Task: Extract precisely the lines that run from the line containing "pyautogui.click(x=<x>, y=<y>)" to the end of the records below, with both ends included and pictures omitted.
### Records for processing ###
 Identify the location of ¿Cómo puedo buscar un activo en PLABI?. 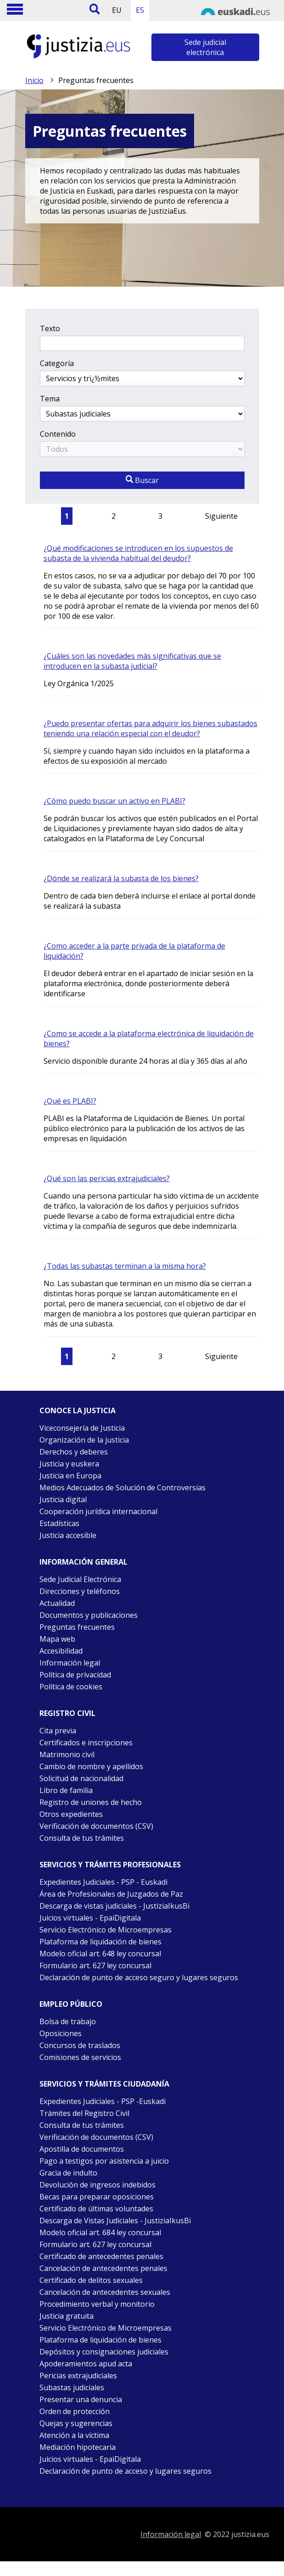
(114, 801).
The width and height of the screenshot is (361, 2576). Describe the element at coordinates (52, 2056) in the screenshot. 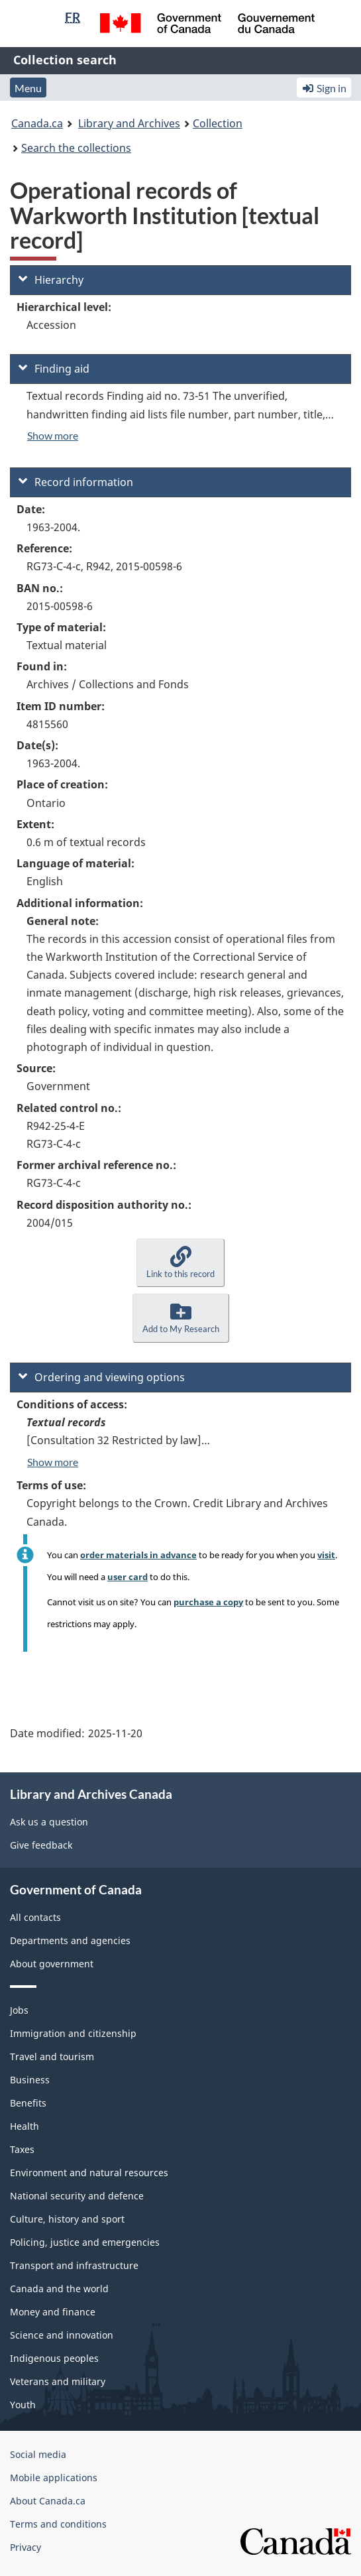

I see `Travel and tourism` at that location.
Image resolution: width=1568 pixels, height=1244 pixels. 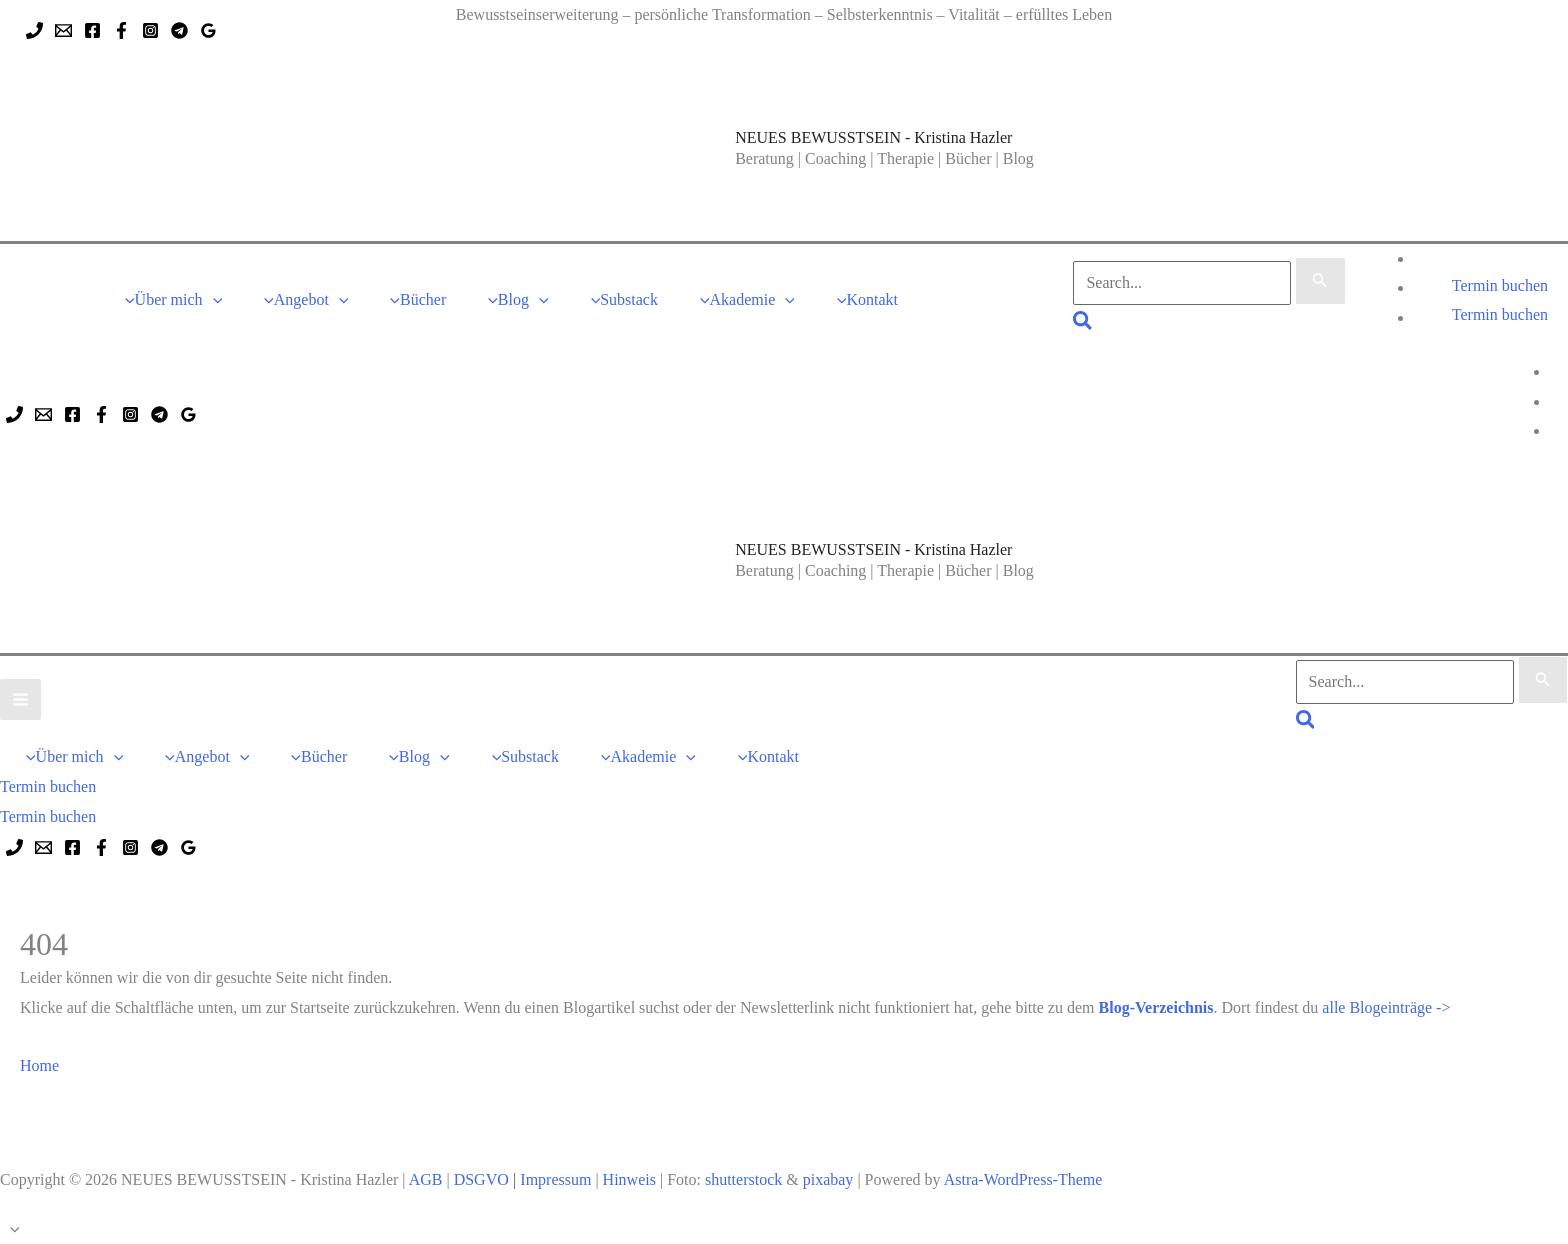 What do you see at coordinates (1023, 1179) in the screenshot?
I see `Astra-WordPress-Theme` at bounding box center [1023, 1179].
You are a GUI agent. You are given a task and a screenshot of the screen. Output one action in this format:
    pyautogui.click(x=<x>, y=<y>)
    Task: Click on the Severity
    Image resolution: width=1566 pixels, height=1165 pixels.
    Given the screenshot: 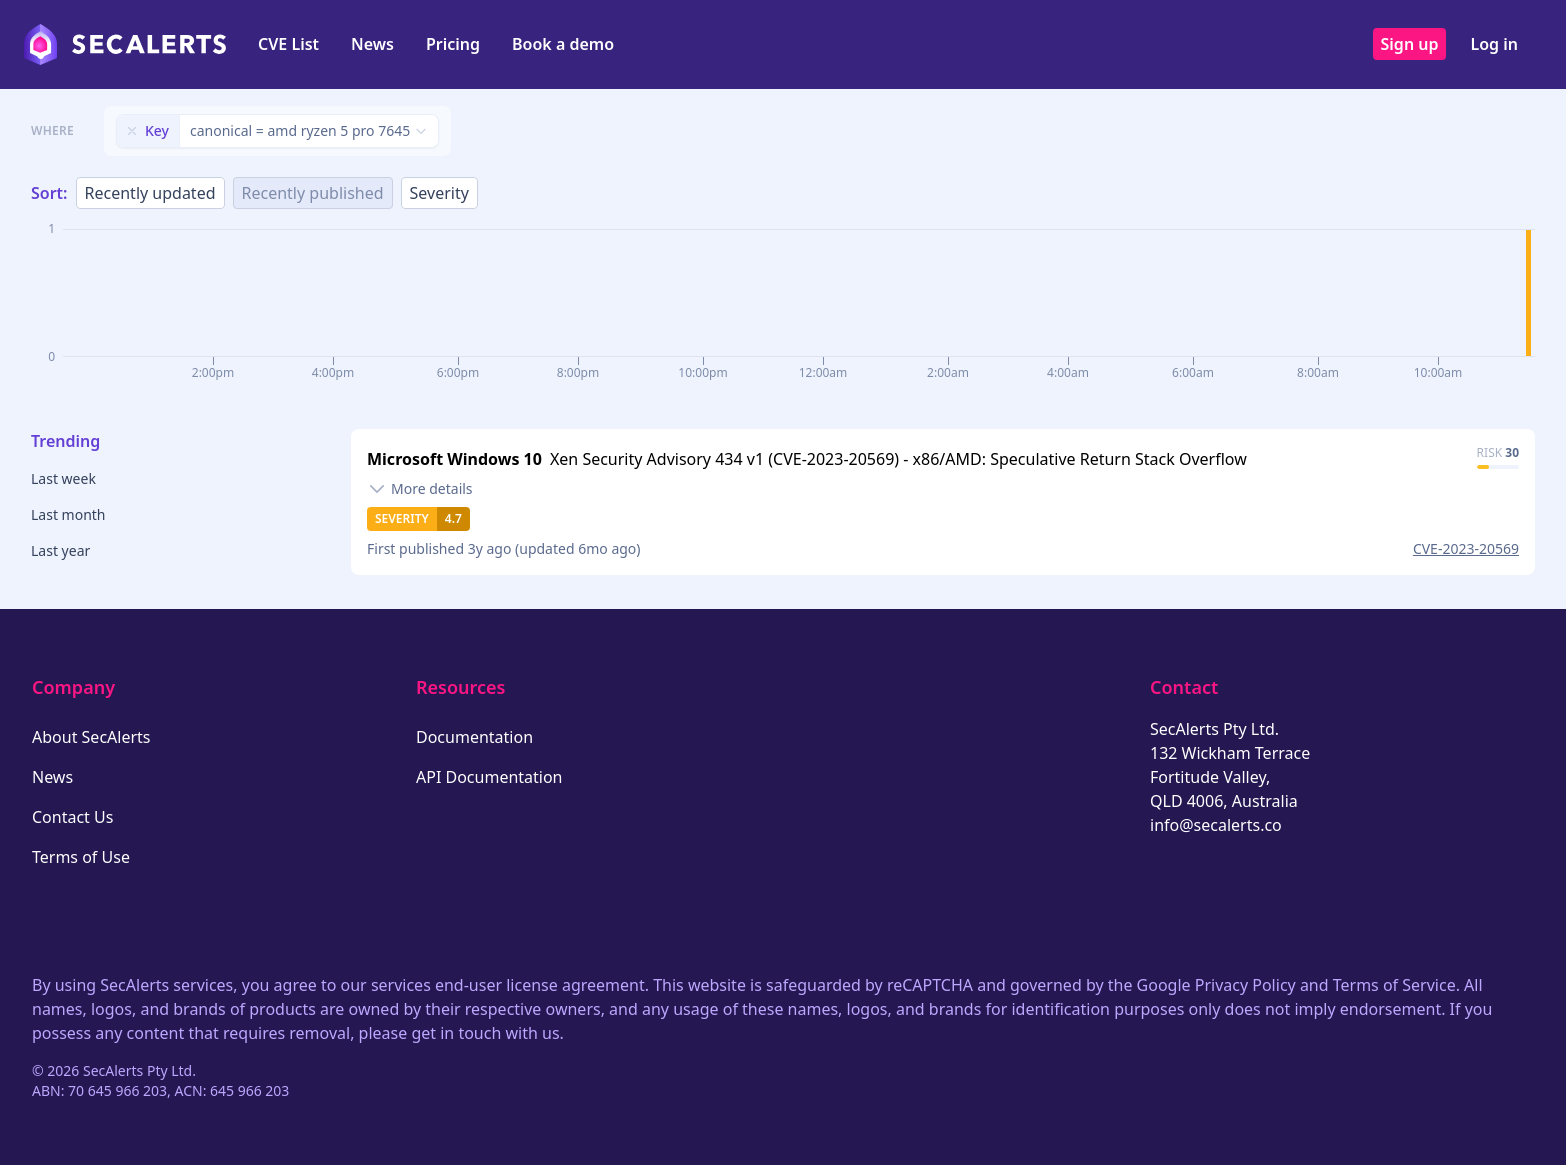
###
Output below:
    pyautogui.click(x=<x>, y=<y>)
    Task: Click on the Severity
    Image resolution: width=1566 pixels, height=1165 pixels.
    Given the screenshot: 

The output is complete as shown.